◆ Your goal ◆
In the copy, keep every record exact and leave out all images.

(Stored items)
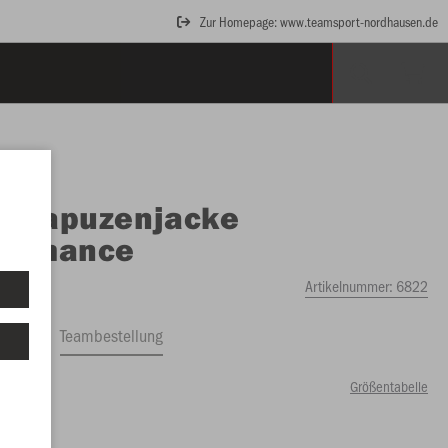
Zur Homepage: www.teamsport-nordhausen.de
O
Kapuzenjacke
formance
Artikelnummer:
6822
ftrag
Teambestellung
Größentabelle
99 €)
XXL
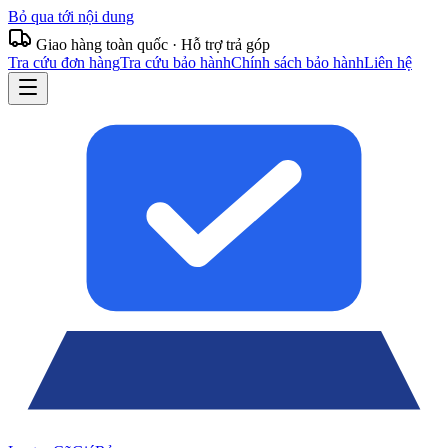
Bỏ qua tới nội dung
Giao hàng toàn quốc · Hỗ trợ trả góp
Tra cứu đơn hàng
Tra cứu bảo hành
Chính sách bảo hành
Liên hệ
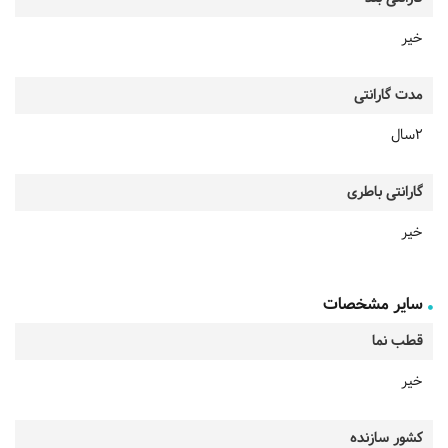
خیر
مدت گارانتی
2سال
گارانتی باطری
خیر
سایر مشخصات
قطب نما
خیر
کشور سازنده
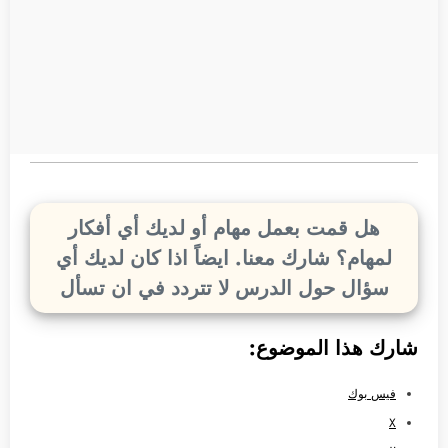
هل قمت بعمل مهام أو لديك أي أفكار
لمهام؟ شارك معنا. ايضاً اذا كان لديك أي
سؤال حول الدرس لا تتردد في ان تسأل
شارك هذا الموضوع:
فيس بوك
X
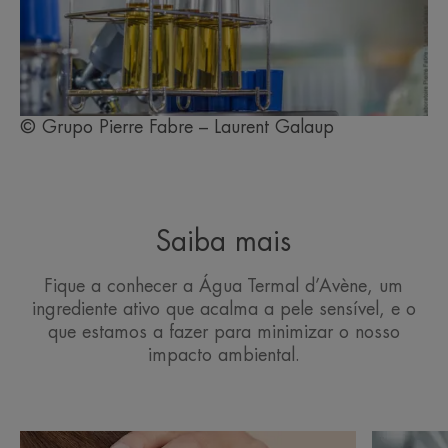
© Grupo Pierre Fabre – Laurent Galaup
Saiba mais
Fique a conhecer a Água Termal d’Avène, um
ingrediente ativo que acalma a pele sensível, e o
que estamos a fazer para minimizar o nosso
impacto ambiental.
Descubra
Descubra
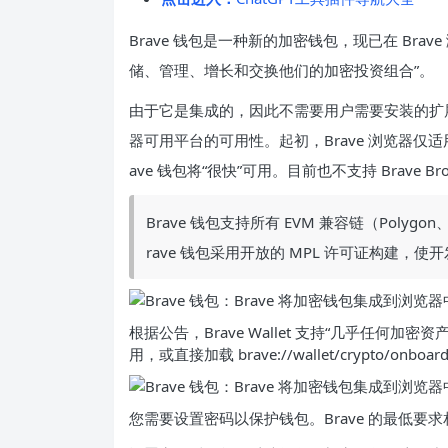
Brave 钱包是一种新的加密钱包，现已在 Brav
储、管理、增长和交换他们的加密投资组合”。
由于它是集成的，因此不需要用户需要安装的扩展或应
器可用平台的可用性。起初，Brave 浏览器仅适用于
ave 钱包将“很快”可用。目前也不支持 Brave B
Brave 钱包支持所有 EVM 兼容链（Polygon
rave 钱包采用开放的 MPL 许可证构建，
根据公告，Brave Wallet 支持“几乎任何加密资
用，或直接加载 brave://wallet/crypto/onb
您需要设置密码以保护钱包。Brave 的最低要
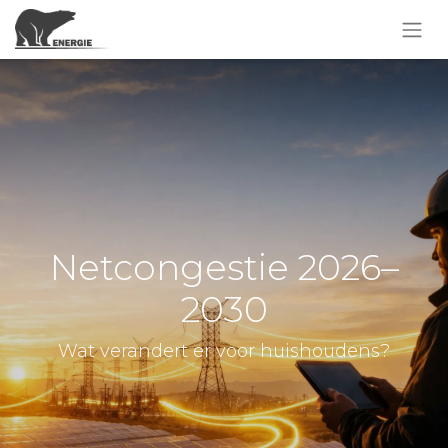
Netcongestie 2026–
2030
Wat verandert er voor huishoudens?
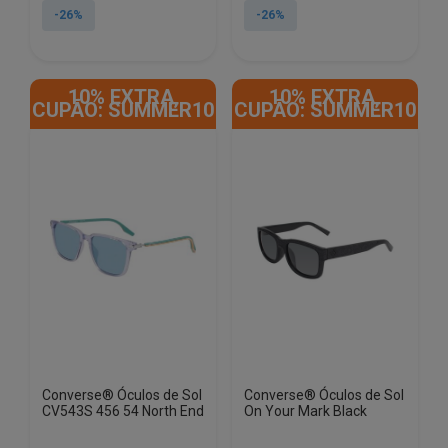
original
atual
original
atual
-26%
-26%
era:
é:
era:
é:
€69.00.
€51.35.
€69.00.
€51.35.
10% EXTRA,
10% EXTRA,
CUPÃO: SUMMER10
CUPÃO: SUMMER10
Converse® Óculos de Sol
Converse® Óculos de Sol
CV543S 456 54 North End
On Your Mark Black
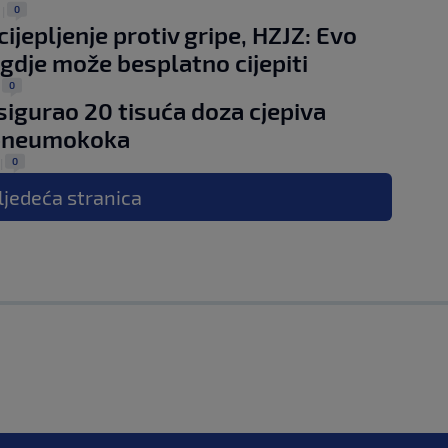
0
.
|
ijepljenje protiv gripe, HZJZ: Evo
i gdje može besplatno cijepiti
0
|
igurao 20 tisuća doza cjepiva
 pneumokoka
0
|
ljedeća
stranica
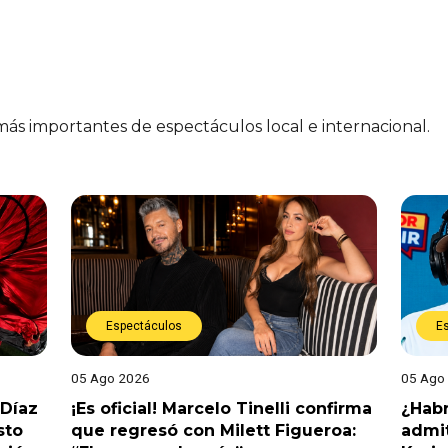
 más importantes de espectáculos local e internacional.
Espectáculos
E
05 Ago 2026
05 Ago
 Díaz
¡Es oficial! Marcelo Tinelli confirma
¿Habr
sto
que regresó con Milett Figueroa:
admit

◆ Answer area ◆
Zur Homepage: www.teamsport-nordhausen.de
O
Kapuzenjacke
formance
Artikelnummer:
6822
ftrag
Teambestellung
Größentabelle
99 €)
XXL
Bỏ qua tới nội dung
Giao hàng toàn quốc · Hỗ trợ trả góp
Tra cứu đơn hàng
Tra cứu bảo hành
Chính sách bảo hành
Liên hệ
خیر
مدت گارانتی
2سال
گارانتی باطری
خیر
سایر مشخصات
قطب نما
خیر
کشور سازنده
هل قمت بعمل مهام أو لديك أي أفكار
لمهام؟ شارك معنا. ايضاً اذا كان لديك أي
سؤال حول الدرس لا تتردد في ان تسأل
شارك هذا الموضوع:
فيس بوك
X
© Grupo Pierre Fabre – Laurent Galaup
Saiba mais
Fique a conhecer a Água Termal d’Avène, um
ingrediente ativo que acalma a pele sensível, e o
que estamos a fazer para minimizar o nosso
impacto ambiental.
Descubra
Descubra
Brave 钱包是一种新的加密钱包，现已在 Brav
储、管理、增长和交换他们的加密投资组合”。
由于它是集成的，因此不需要用户需要安装的扩展或应
器可用平台的可用性。起初，Brave 浏览器仅适用于
ave 钱包将“很快”可用。目前也不支持 Brave B
Brave 钱包支持所有 EVM 兼容链（Polygon
rave 钱包采用开放的 MPL 许可证构建，
根据公告，Brave Wallet 支持“几乎任何加密资
用，或直接加载 brave://wallet/crypto/onb
您需要设置密码以保护钱包。Brave 的最低要
Netcongestie 2026–
2030
Wat verandert er voor huishoudens?
original
atual
original
atual
-26%
-26%
era:
é:
era:
é:
€69.00.
€51.35.
€69.00.
€51.35.
10% EXTRA,
10% EXTRA,
CUPÃO: SUMMER10
CUPÃO: SUMMER10
Converse® Óculos de Sol
Converse® Óculos de Sol
CV543S 456 54 North End
On Your Mark Black
0
.
|
ijepljenje protiv gripe, HZJZ: Evo
i gdje može besplatno cijepiti
0
|
igurao 20 tisuća doza cjepiva
 pneumokoka
0
|
ljedeća
stranica
 más importantes de espectáculos local e internacional.
Espectáculos
E
05 Ago 2026
05 Ago
 Díaz
¡Es oficial! Marcelo Tinelli confirma
¿Habr
sto
que regresó con Milett Figueroa:
admit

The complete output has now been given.